Strictly enforce location policies using continuous access evaluation (preview)
Strictly enforce location policies is a new enforcement mode for continuous access evaluation (CAE), used in Conditional Access policies. This new mode provides protection for resources, immediately stopping access if the IP address detected by the resource provider isn't allowed by Conditional Access policy. This option is the highest security modality of CAE location enforcement, and requires that administrators understand the routing of authentication and access requests in their network environment. See our Introduction to continuous access evaluation for a review of how CAE-capable clients and resource providers, like the Outlook email client and Exchange Online evaluate location changes.
|Location enforcement mode||Recommended network topology||If the IP address detected by the Resource isn't in the allowed list||Benefits||Configuration|
|Standard (Default)||Suitable for all topologies||A short-lived token is issued only if Microsoft Entra ID detects an allowed IP address. Otherwise, access is blocked||Falls back to the pre-CAE location detection mode in split tunnel network deployments where CAE enforcement would affect productivity. CAE still enforces other events and policies.||None (Default Setting)|
|Strictly enforced location policies||Egress IP addresses are dedicated and enumerable for both Microsoft Entra ID and all resource provider traffic||Access blocked||Most secure, but requires well understood network paths||1. Test IP address assumptions with a small population
2. Enable “Strictly enforce” under Session controls
Configure strictly enforced location policies
Step 1 - Configure a Conditional Access location based policy for your target users
Before administrators create a Conditional Access policy requiring strict location enforcement, they must be comfortable using policies like the one described in Conditional Access location based policies. Policies like this one should be tested with a subset of users before proceeding to the next step. Administrators can avoid discrepancies between the allowed and actual IP addresses seen by Microsoft Entra ID during authentication, by testing before enabling strict enforcement.

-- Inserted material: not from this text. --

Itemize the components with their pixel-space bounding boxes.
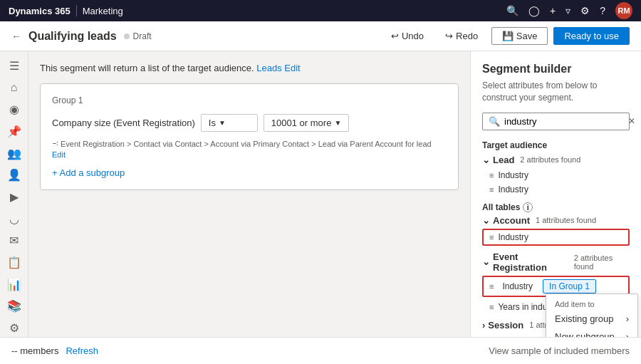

Step 2 - Test policy on a small subset of users
After enabling policies requiring strict location enforcement on a subset of test users, validate your testing experience using the filter IP address (seen by resource) in the Microsoft Entra sign-in logs. This validation allows administrators to find scenarios where strict location enforcement may block users with an unallowed IP seen by the CAE-enabled resource provider.

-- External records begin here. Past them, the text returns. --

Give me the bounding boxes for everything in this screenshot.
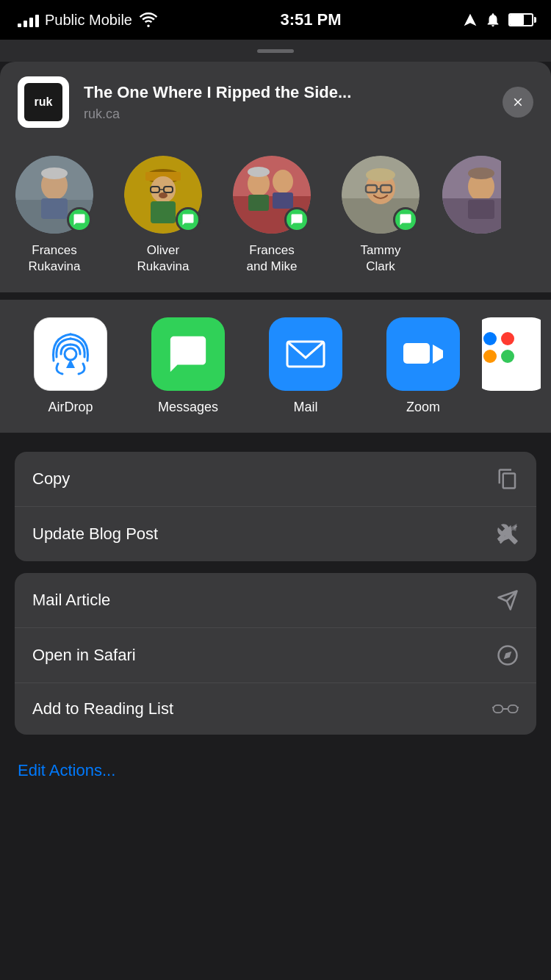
extra-avatar-art <box>442 156 501 234</box>
open-in-safari-label: Open in Safari <box>32 646 136 665</box>
messages-label: Messages <box>158 400 218 415</box>
zoom-icon-container <box>386 317 460 391</box>
messages-icon <box>399 213 412 226</box>
carrier-label: Public Mobile <box>45 12 132 29</box>
zoom-label: Zoom <box>406 400 440 415</box>
mail-article-action[interactable]: Mail Article <box>15 573 536 628</box>
glasses-icon <box>492 702 519 716</box>
status-right <box>463 12 533 28</box>
tools-icon <box>497 523 519 545</box>
contact-avatar-wrap <box>233 156 311 234</box>
svg-point-27 <box>366 168 395 181</box>
close-icon <box>511 96 525 109</box>
copy-icon-svg <box>497 468 519 490</box>
messages-badge-frances-mike <box>284 207 309 232</box>
section-divider-1 <box>0 292 551 300</box>
location-icon <box>463 12 478 27</box>
add-to-reading-list-label: Add to Reading List <box>32 699 173 718</box>
svg-rect-41 <box>508 705 518 713</box>
messages-icon <box>290 213 303 226</box>
svg-point-4 <box>41 167 68 179</box>
section-divider-2 <box>0 433 551 440</box>
copy-icon <box>497 468 519 490</box>
mail-app-icon <box>283 331 328 377</box>
svg-point-18 <box>273 170 293 193</box>
contact-oliver-rukavina[interactable]: OliverRukavina <box>109 156 217 275</box>
update-blog-post-label: Update Blog Post <box>32 525 158 544</box>
edit-actions-button[interactable]: Edit Actions... <box>18 761 115 779</box>
messages-badge-frances-r <box>67 207 92 232</box>
svg-point-12 <box>159 192 168 198</box>
drag-handle-area <box>0 40 551 62</box>
messages-icon <box>181 213 195 226</box>
add-to-reading-list-action[interactable]: Add to Reading List <box>15 683 536 735</box>
time-display: 3:51 PM <box>280 10 341 29</box>
contacts-row: FrancesRukavina <box>0 143 551 292</box>
airdrop-icon-container <box>34 317 107 391</box>
messages-badge-tammy <box>393 207 418 232</box>
send-icon-svg <box>497 589 519 611</box>
copy-label: Copy <box>32 469 70 489</box>
contact-avatar-wrap <box>342 156 419 234</box>
svg-rect-40 <box>493 705 503 713</box>
app-item-messages[interactable]: Messages <box>129 317 247 415</box>
contact-name-oliver: OliverRukavina <box>137 242 190 275</box>
contact-frances-rukavina[interactable]: FrancesRukavina <box>0 156 109 275</box>
app-item-mail[interactable]: Mail <box>247 317 364 415</box>
open-in-safari-action[interactable]: Open in Safari <box>15 628 536 683</box>
update-blog-post-action[interactable]: Update Blog Post <box>15 507 536 561</box>
svg-marker-37 <box>433 345 443 364</box>
app-item-airdrop[interactable]: AirDrop <box>12 317 129 415</box>
mail-icon-container <box>269 317 342 391</box>
share-title: The One Where I Ripped the Side... <box>84 82 488 104</box>
svg-rect-20 <box>248 195 269 211</box>
contact-name-tammy: TammyClark <box>361 242 401 275</box>
alarm-icon <box>485 12 501 28</box>
compass-icon-svg <box>497 644 519 666</box>
app-item-zoom[interactable]: Zoom <box>364 317 482 415</box>
svg-rect-36 <box>403 343 430 364</box>
svg-point-30 <box>468 167 494 179</box>
signal-bars <box>18 12 39 27</box>
app-icon: ruk <box>18 76 69 128</box>
zoom-app-icon <box>400 331 446 377</box>
apps-row: AirDrop Messages Mail Z <box>0 300 551 433</box>
compass-icon <box>497 644 519 666</box>
svg-rect-13 <box>151 201 176 223</box>
contact-name-frances-mike: Francesand Mike <box>247 242 298 275</box>
actions-section-1: Copy Update Blog Post <box>15 452 536 561</box>
contact-frances-and-mike[interactable]: Francesand Mike <box>217 156 326 275</box>
glasses-icon-svg <box>492 702 519 716</box>
mail-label: Mail <box>293 400 317 415</box>
send-icon <box>497 589 519 611</box>
messages-icon <box>73 213 86 226</box>
app-item-extra[interactable] <box>482 317 541 415</box>
actions-section-2: Mail Article Open in Safari Add to Readi… <box>15 573 536 735</box>
contact-avatar-wrap <box>442 156 501 234</box>
battery-icon <box>508 13 533 26</box>
airdrop-icon <box>48 331 93 377</box>
contact-avatar-wrap <box>124 156 202 234</box>
extra-app-icon <box>482 317 541 391</box>
mail-article-label: Mail Article <box>32 591 110 610</box>
close-button[interactable] <box>503 87 533 118</box>
wifi-icon <box>138 12 159 28</box>
status-left: Public Mobile <box>18 12 159 29</box>
share-header: ruk The One Where I Ripped the Side... r… <box>0 62 551 143</box>
contact-name-frances-r: FrancesRukavina <box>29 242 81 275</box>
status-bar: Public Mobile 3:51 PM <box>0 0 551 40</box>
copy-action[interactable]: Copy <box>15 452 536 507</box>
messages-app-icon <box>167 333 209 375</box>
share-title-block: The One Where I Ripped the Side... ruk.c… <box>84 82 488 122</box>
edit-actions-section: Edit Actions... <box>0 746 551 807</box>
svg-rect-19 <box>273 192 293 209</box>
contact-tammy-clark[interactable]: TammyClark <box>326 156 435 275</box>
drag-handle <box>257 49 294 53</box>
svg-rect-3 <box>41 198 68 219</box>
svg-point-33 <box>65 348 76 360</box>
svg-rect-32 <box>468 200 494 219</box>
contact-extra[interactable] <box>435 156 508 275</box>
share-url: ruk.ca <box>84 107 488 122</box>
app-icon-text: ruk <box>35 96 53 109</box>
messages-icon-container <box>151 317 225 391</box>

- Admins must ensure all authentication traffic towards Microsoft Entra ID and access traffic to resource providers are from dedicated egress IPs that are known.
- Like Exchange Online, Teams, SharePoint Online, and Microsoft Graph
- Before administrators turn on Conditional Access policies requiring strict location enforcement, they should ensure that all IP addresses from which your users can access Microsoft Entra ID and resource providers are included in their IP-based named locations.
If administrators don't perform this validation, their users may be negatively impacted. If traffic to Microsoft Entra ID or a CAE supported resource is through a shared or undefinable egress IP, don't enable strict location enforcement in your Conditional Access policies.
Step 3 - Use the CAE Workbook to Identify IP addresses that should be added to your named locations
If you haven't already, create a new Azure Workbook using the public template "Continuous Access Evaluation Insights" to identify IP mismatch between IP address seen by Microsoft Entra ID and IP address (seen by resource). In this case, you might have a split-tunnel network configuration. To ensure your users aren't accidentally locked out by policies requiring strict location enforcement, administrators should:
Investigate and identify any IP addresses identified in the CAE Workbook.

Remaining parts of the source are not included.